Report all lines from the entries below in which "CARACOL" appears.

Provided records Start Marker

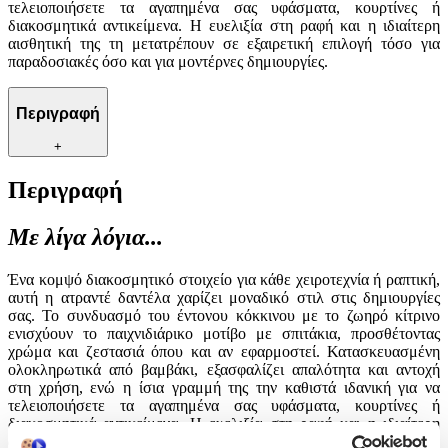
τελειοποιήσετε τα αγαπημένα σας υφάσματα, κουρτίνες ή
διακοσμητικά αντικείμενα. Η ευελιξία στη ραφή και η ιδιαίτερη
αισθητική της τη μετατρέπουν σε εξαιρετική επιλογή τόσο για
παραδοσιακές όσο και για μοντέρνες δημιουργίες.
Περιγραφή
+
Περιγραφή
Με λίγα λόγια...
Ένα κομψό διακοσμητικό στοιχείο για κάθε χειροτεχνία ή ραπτική,
αυτή η ατραντέ δαντέλα χαρίζει μοναδικό στιλ στις δημιουργίες
σας. Το συνδυασμό του έντονου κόκκινου με το ζωηρό κίτρινο
ενισχύουν το παιχνιδιάρικο μοτίβο με σπιτάκια, προσθέτοντας
χρώμα και ζεστασιά όπου και αν εφαρμοστεί. Κατασκευασμένη
ολοκληρωτικά από βαμβάκι, εξασφαλίζει απαλότητα και αντοχή
στη χρήση, ενώ η ίσια γραμμή της την καθιστά ιδανική για να
τελειοποιήσετε τα αγαπημένα σας υφάσματα, κουρτίνες ή
διακοσμητικά αντικείμενα. Η ευελιξία στη ραφή και η ιδιαίτερη
αισθητική της τη μετατρέπουν σε εξαιρετική επιλογή τόσο για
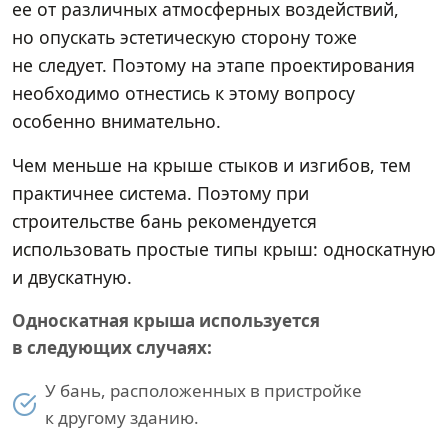
ее от различных атмосферных воздействий,
но опускать эстетическую сторону тоже
не следует. Поэтому на этапе проектирования
необходимо отнестись к этому вопросу
особенно внимательно.
Чем меньше на крыше стыков и изгибов, тем
практичнее система. Поэтому при
строительстве бань рекомендуется
использовать простые типы крыш: односкатную
и двускатную.
Односкатная крыша используется
в следующих случаях:
У бань, расположенных в пристройке
к другому зданию.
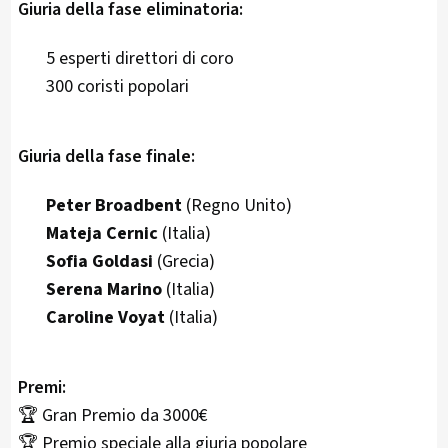
Giuria della fase eliminatoria:
5 esperti direttori di coro
300 coristi popolari
Giuria della fase finale:
Peter Broadbent
(Regno Unito)
Mateja Cernic
(Italia)
Sofia Goldasi
(Grecia)
Serena Marino
(Italia)
Caroline Voyat
(Italia)
Premi:
🏆 Gran Premio da 3000€
🏆 Premio speciale alla giuria popolare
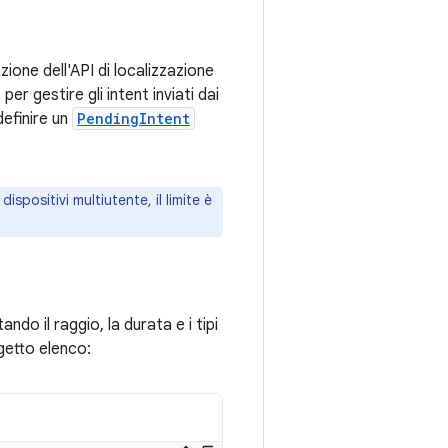
zione dell'API di localizzazione
er gestire gli intent inviati dai
 definire un
PendingIntent
 dispositivi multiutente, il limite è
ndo il raggio, la durata e i tipi
ggetto elenco:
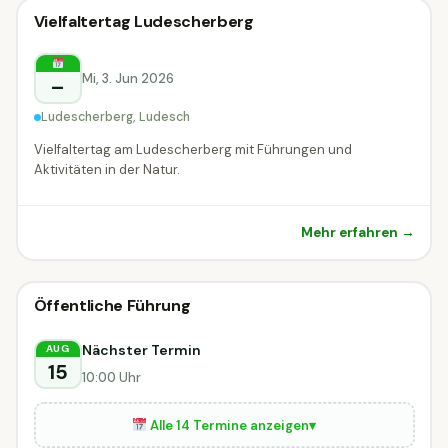
🗣
Führung
Vielfaltertag Ludescherberg
🗣 Führung
Ludesch
Mi, 3. Jun 2026
–
Ludescherberg, Ludesch
Vielfaltertag am Ludescherberg mit Führungen und
Aktivitäten in der Natur.
Mehr erfahren →
🗣
Führung
Öffentliche Führung
🗣 Führung
DIESE WOCHE
Riefensberg
Nächster Termin
AUG
15
10:00 Uhr
Alle 14 Termine anzeigen
▾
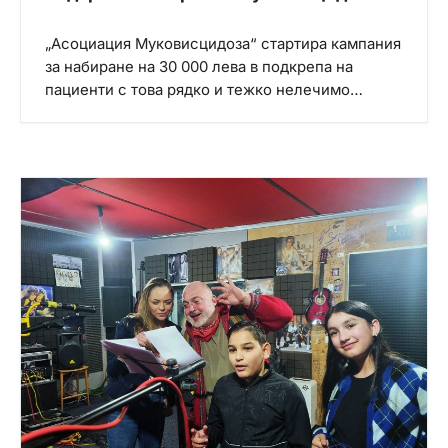
„Асоциация Муковисцидоза“ стартира кампания
за набиране на 30 000 лева в подкрепа на
пациенти с това рядко и тежко нелечимо…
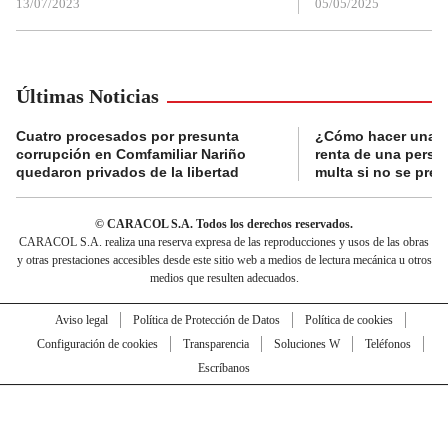
13/07/2023
05/05/2025
Últimas Noticias
Cuatro procesados por presunta
¿Cómo hacer una d
corrupción en Comfamiliar Nariño
renta de una perso
quedaron privados de la libertad
multa si no se pres
© CARACOL S.A. Todos los derechos reservados.
CARACOL S.A. realiza una reserva expresa de las reproducciones y usos de las obras
y otras prestaciones accesibles desde este sitio web a medios de lectura mecánica u otros
medios que resulten adecuados.
Aviso legal
Política de Protección de Datos
Política de cookies
Configuración de cookies
Transparencia
Soluciones W
Teléfonos
Escríbanos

Provided records End Marker

Expected answer
© CARACOL S.A. Todos los derechos reservados.
CARACOL S.A. realiza una reserva expresa de las reproducciones y usos de las obras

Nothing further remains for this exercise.